Et les festivals de cinéma sont des salons consacrés aux nouveautés cinématographiques. Ou plutôt des foires du cinéma : le Festival de Cannes est une façade prestigieuse qui cache le plus grand marché cinématographique au monde. Tandis que les stars montent les marches du Palais des Festivals et posent sur le tapis rouge devant les objectifs de centaines de photographes, les hôtels de la Croisette sont le théâtre d'une activité fébrile où se négocient et se concluent les contrats pour les futures productions cinématographiques.
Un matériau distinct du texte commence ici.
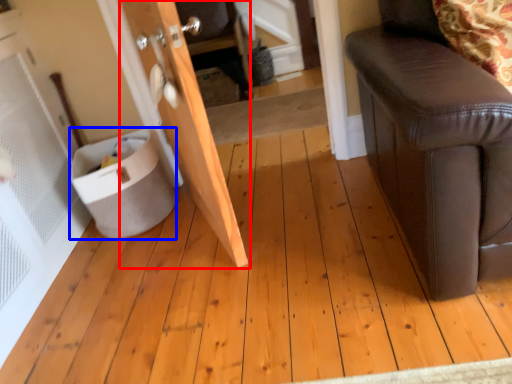 Question: Which of the following is the farthest to the observer, door (highlighted by a red box) or potty (highlighted by a blue box)?

Choices:
 (A) door
 (B) potty

Answer: (B) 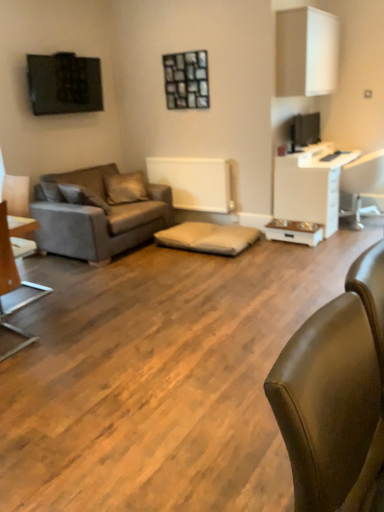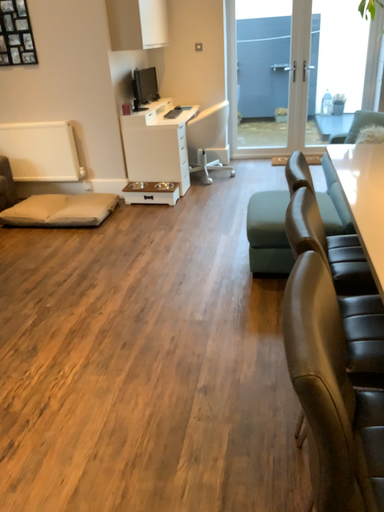 Question: How did the camera likely rotate when shooting the video?

Choices:
 (A) rotated right
 (B) rotated left

Answer: (A) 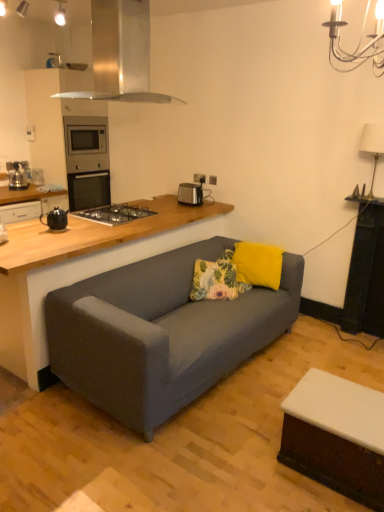 This screenshot has height=512, width=384. I want to click on empty space that is ontop of white glossy coffee table at lower right (from a real-world perspective), so click(345, 399). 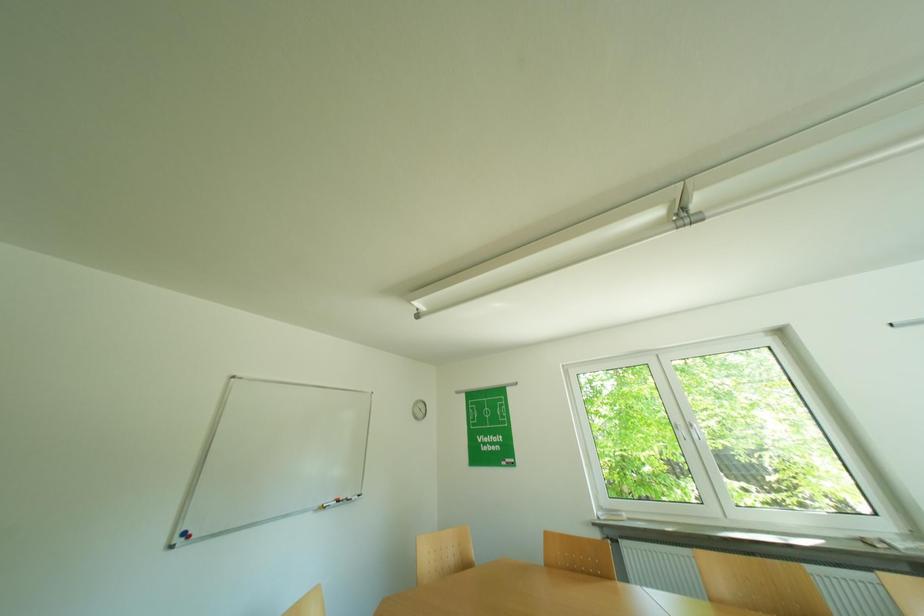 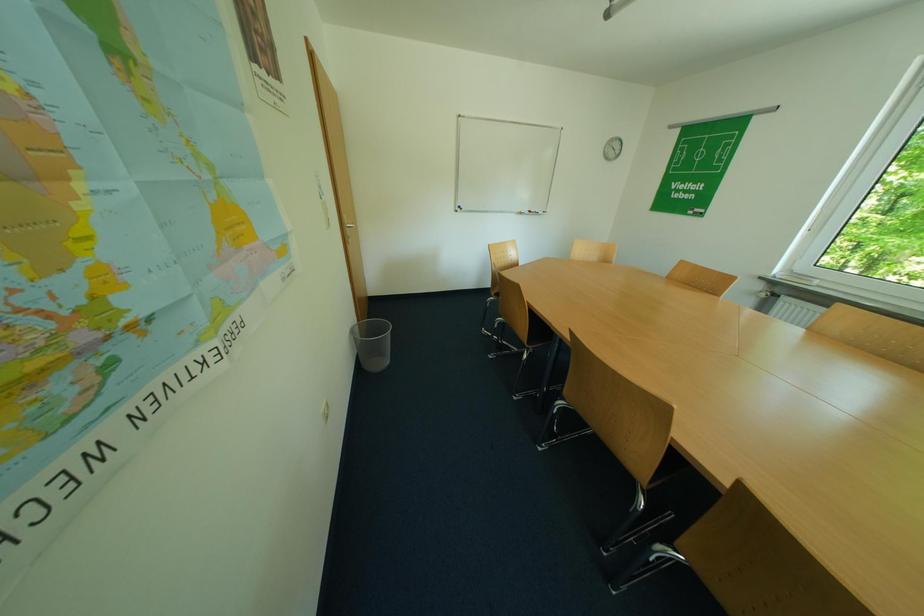 First-person continuous shooting, in which direction is the camera rotating?

The camera rotated toward left-down. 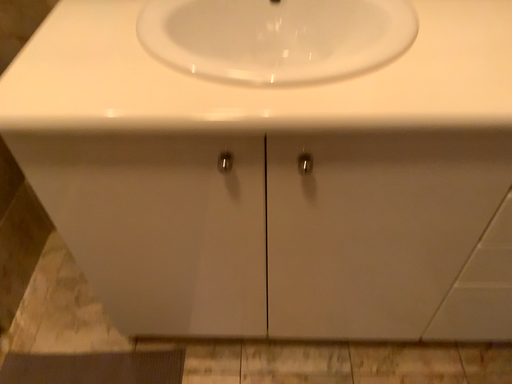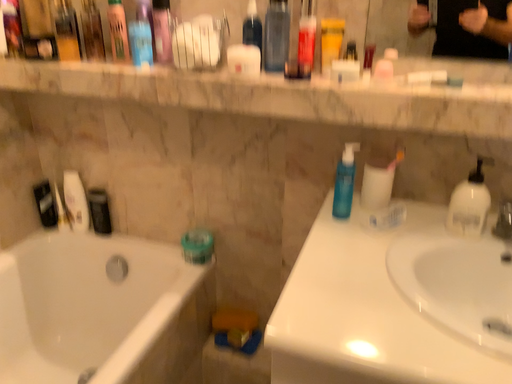 Question: Which way did the camera rotate in the video?

Choices:
 (A) rotated upward
 (B) rotated downward

Answer: (A) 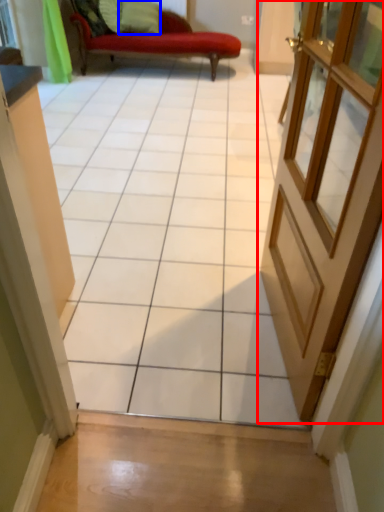 Question: Which object appears farthest to the camera in this image, door (highlighted by a red box) or pillow (highlighted by a blue box)?

Choices:
 (A) door
 (B) pillow

Answer: (B) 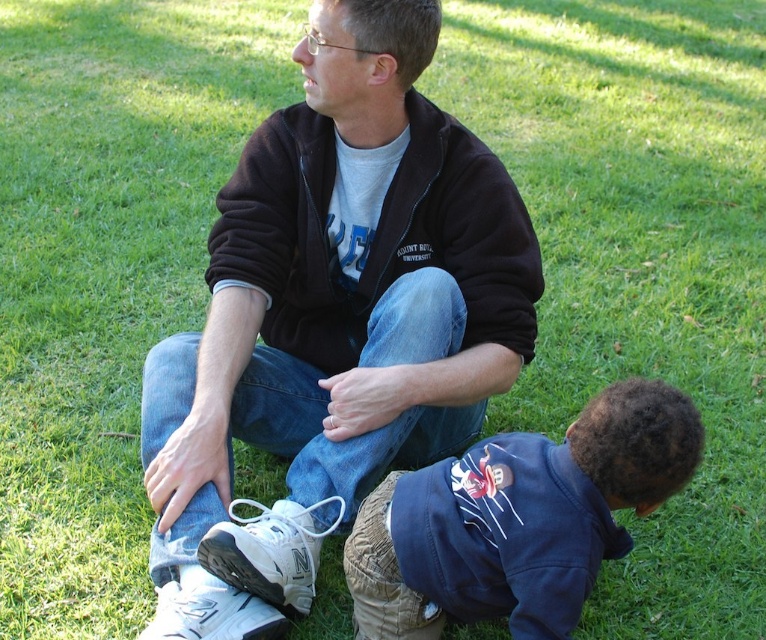 Question: Is matte black jacket at center below dark blue fleece at lower right?

Choices:
 (A) yes
 (B) no

Answer: (B)

Question: Which object is farther from the camera taking this photo?

Choices:
 (A) dark blue fleece at lower right
 (B) black fleece sweatshirt at center
 (C) matte black jacket at center

Answer: (B)

Question: Estimate the real-world distances between objects in this image. Which object is farther from the black fleece sweatshirt at center?

Choices:
 (A) dark blue fleece at lower right
 (B) matte black jacket at center

Answer: (A)

Question: In this image, where is matte black jacket at center located relative to black fleece sweatshirt at center?

Choices:
 (A) right
 (B) left

Answer: (B)

Question: Which of the following is the closest to the observer?

Choices:
 (A) black fleece sweatshirt at center
 (B) matte black jacket at center
 (C) dark blue fleece at lower right

Answer: (C)

Question: Can you confirm if matte black jacket at center is positioned to the right of dark blue fleece at lower right?

Choices:
 (A) no
 (B) yes

Answer: (A)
La primauté du nouveau, à laquelle est soumise au moins l'art occidental – dans la peinture japonaise, par exemple, la copie des anciens maîtres compte parmi les genres les plus prestigieux –, a été mise en évidence de manière paradoxale par Jorge Luis Borges dans son récit Pierre Ménard, auteur du Quichotte. Borges raconte, à la fin des années 1930, l'histoire d'un homme dont l'existence littéraire consiste à réécrire mot pour mot le roman de Cervantes. Diriger une cinémathèque ou travailler entre ses murs, c'est être comme Pierre Ménard. On écrit l'histoire du cinéma en la rendant reproductible et en la reproduisant – par l'archivage, la restauration et la projection.
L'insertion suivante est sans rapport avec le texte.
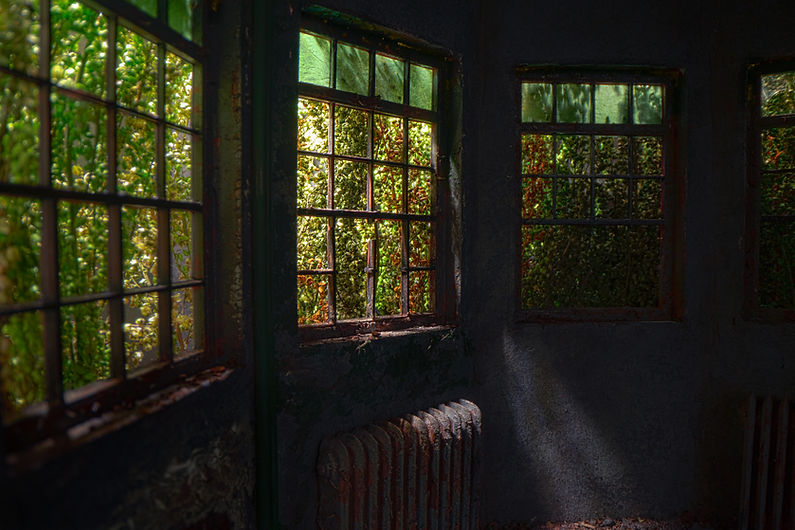 Locate an element on the screen. walls is located at coordinates (637, 417), (362, 394). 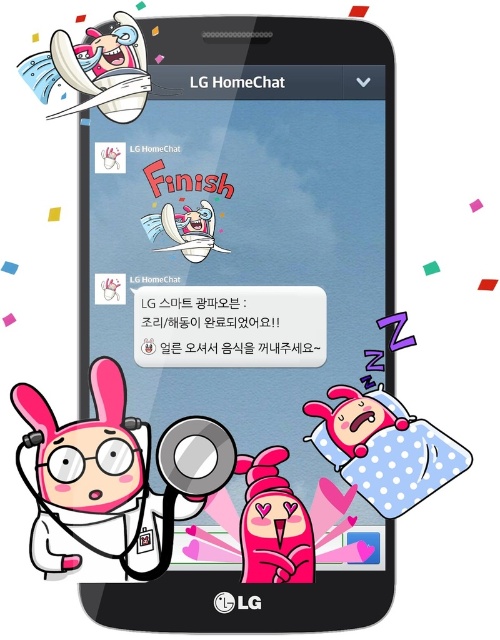 Who is shorter, matte white surfboard at upper left or white glossy rabbit at center?

white glossy rabbit at center

Looking at this image, measure the distance between point (79, 108) and camera.

Point (79, 108) and camera are 20.96 inches apart.

I want to click on matte white surfboard at upper left, so click(95, 68).

Which is more to the right, white glossy rabbit at center or black plastic text at upper center?

black plastic text at upper center is more to the right.

Describe the element at coordinates (185, 228) in the screenshot. I see `white glossy rabbit at center` at that location.

Find the location of a particular element. Image resolution: width=500 pixels, height=640 pixels. white glossy rabbit at center is located at coordinates (185, 228).

Between polka dot fabric pillow at lower right and black plastic text at upper center, which one has more height?

polka dot fabric pillow at lower right is taller.

Consider the image. Who is positioned more to the right, polka dot fabric pillow at lower right or black plastic text at upper center?

Result: polka dot fabric pillow at lower right is more to the right.

Find the location of a particular element. The height and width of the screenshot is (640, 500). polka dot fabric pillow at lower right is located at coordinates (384, 449).

Where is `polka dot fabric pillow at lower right`? The height and width of the screenshot is (640, 500). polka dot fabric pillow at lower right is located at coordinates (384, 449). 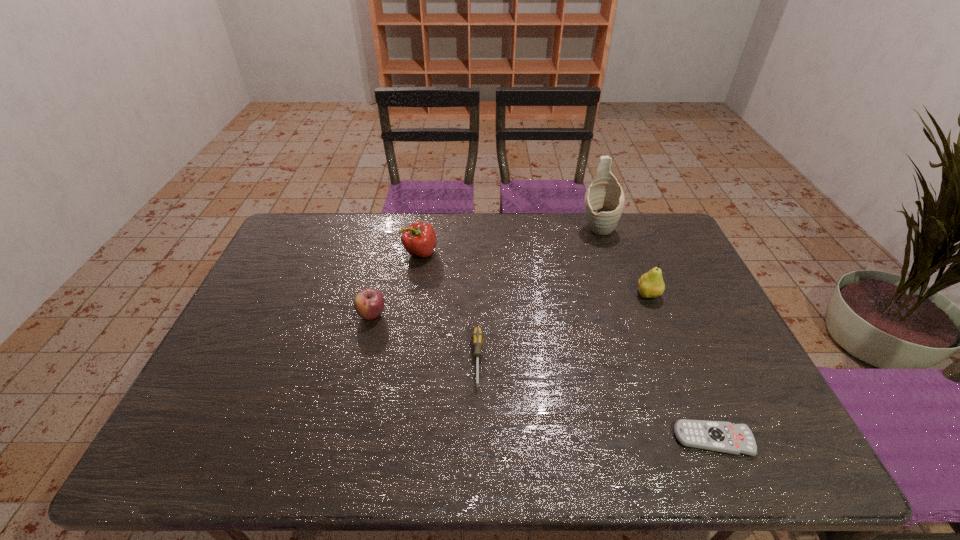 In order to click on the tallest object in this screenshot , I will do `click(604, 200)`.

What are the coordinates of `pitcher` in the screenshot? It's located at (604, 200).

The width and height of the screenshot is (960, 540). I want to click on the third farthest object, so click(x=651, y=284).

Locate an element on the screen. The height and width of the screenshot is (540, 960). the second farthest object is located at coordinates (419, 239).

Identify the location of pepper. The image size is (960, 540). (419, 239).

The width and height of the screenshot is (960, 540). Find the location of `the leftmost object`. the leftmost object is located at coordinates (369, 303).

This screenshot has height=540, width=960. In order to click on the third nearest object in this screenshot , I will do `click(369, 303)`.

Find the location of a particular element. The height and width of the screenshot is (540, 960). the second nearest object is located at coordinates tap(477, 337).

Image resolution: width=960 pixels, height=540 pixels. Identify the location of the second shortest object. [477, 337].

Where is `the nearest object`? the nearest object is located at coordinates (718, 436).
Pierre Ménard est un homme du 20e siècle qui écrit un roman du 17e. C'est cet écart temporel qui fait de son écriture plus qu'une simple transcription. Et comme dans le récit de Borges, qui commence avec un inventaire spéculatif de l’œuvre de Ménard et mène à une réflexion sur les manques et absences dans ce catalogue, le travail de rendre présent le passé du cinéma ouvre une brèche. « L’absence dicte ce que nous savons, la présence ce que nous oublions », écrivent les organisatrices et organisateurs d’un colloque sur les « Cinematic Remains», les vestiges cinématographiques, qui a récemment eu lieu à Francfort.
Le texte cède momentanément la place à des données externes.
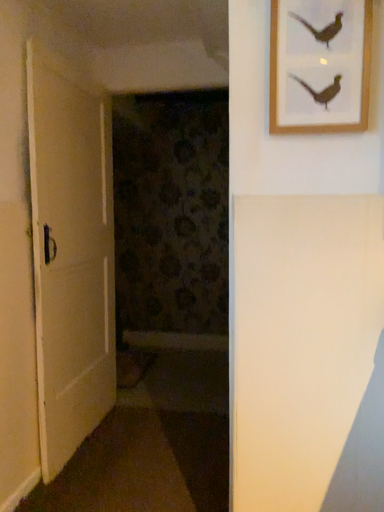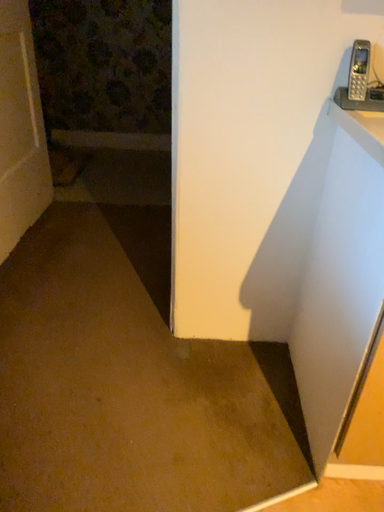 Question: How did the camera likely rotate when shooting the video?

Choices:
 (A) rotated right
 (B) rotated left

Answer: (A) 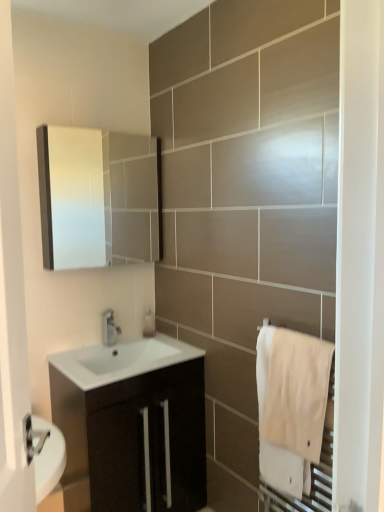 The width and height of the screenshot is (384, 512). What are the coordinates of `vacant area that is situated to the right of clear plastic soap dispenser at center` in the screenshot? It's located at (163, 340).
Le fait de préserver, restaurer et présenter renvoie inévitablement à ce que nous ne savons pas, à ce qui manque. Parfois, certaines parties d'un film manquent, parfois des corpus entiers sont perdus. Seuls 20% au maximum des films de l'époque dite du cinéma muet ont été conservés. Mais c'est précisément parce que cela nous renvoie à notre ignorance que le travail d'une cinémathèque est toujours aussi, et même d’abord, une production de savoir, et donc une ouverture vers l’avenir du cinéma.